Exercise instructions:
Copy every line below precisely, leaving nothing out.

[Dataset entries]
....
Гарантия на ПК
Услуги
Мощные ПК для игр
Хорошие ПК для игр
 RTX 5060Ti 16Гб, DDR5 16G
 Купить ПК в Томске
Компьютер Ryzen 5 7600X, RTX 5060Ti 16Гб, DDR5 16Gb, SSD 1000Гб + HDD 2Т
....
Task response:
Гарантия на ПК
Услуги
Мощные ПК для игр
Хорошие ПК для игр
 RTX 5060Ti 16Гб, DDR5 16G
 Купить ПК в Томске
Компьютер Ryzen 5 7600X, RTX 5060Ti 16Гб, DDR5 16Gb, SSD 1000Гб + HDD 2Т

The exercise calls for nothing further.